Work order —
Some entries follow. Reproduce exactly the lines starting at the one with "is really one" and stopping after the one with "Grow Wealth With".

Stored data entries
»»

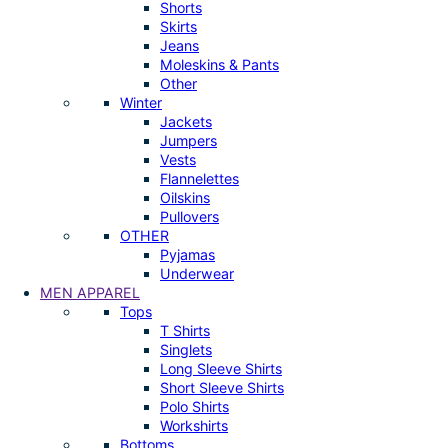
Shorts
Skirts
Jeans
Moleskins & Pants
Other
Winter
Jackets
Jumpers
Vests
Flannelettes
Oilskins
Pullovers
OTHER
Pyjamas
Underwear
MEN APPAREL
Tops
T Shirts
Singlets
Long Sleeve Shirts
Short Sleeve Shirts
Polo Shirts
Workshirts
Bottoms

««
»»

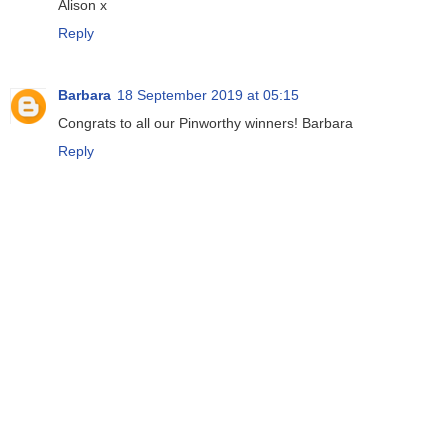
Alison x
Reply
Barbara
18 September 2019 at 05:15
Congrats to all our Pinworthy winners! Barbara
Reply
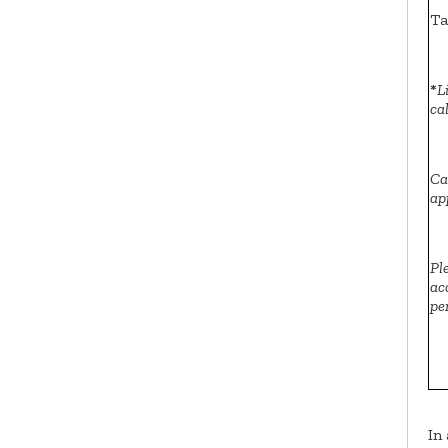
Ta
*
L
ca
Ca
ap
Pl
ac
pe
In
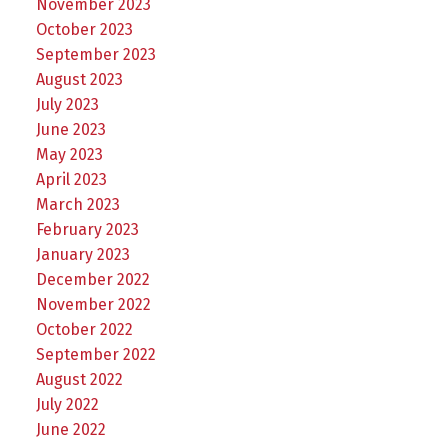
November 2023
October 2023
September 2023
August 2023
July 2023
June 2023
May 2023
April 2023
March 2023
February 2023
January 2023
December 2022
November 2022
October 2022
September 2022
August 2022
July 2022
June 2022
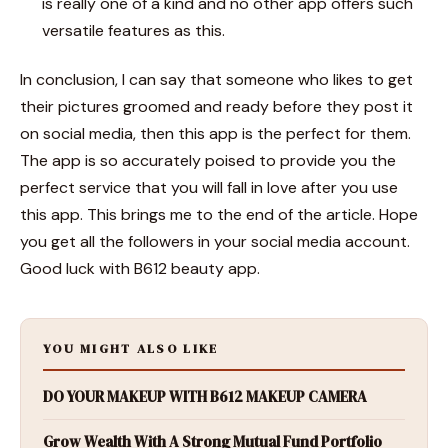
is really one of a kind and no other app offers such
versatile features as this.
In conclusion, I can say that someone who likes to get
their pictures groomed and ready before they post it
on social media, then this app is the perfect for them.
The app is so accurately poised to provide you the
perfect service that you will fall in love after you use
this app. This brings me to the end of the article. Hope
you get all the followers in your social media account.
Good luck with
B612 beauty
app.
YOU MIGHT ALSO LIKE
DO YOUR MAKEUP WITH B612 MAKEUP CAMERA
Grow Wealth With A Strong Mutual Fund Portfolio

««

Answer box —
is really one of a kind and no other app offers such
versatile features as this.
In conclusion, I can say that someone who likes to get
their pictures groomed and ready before they post it
on social media, then this app is the perfect for them.
The app is so accurately poised to provide you the
perfect service that you will fall in love after you use
this app. This brings me to the end of the article. Hope
you get all the followers in your social media account.
Good luck with
B612 beauty
app.
YOU MIGHT ALSO LIKE
DO YOUR MAKEUP WITH B612 MAKEUP CAMERA
Grow Wealth With A Strong Mutual Fund Portfolio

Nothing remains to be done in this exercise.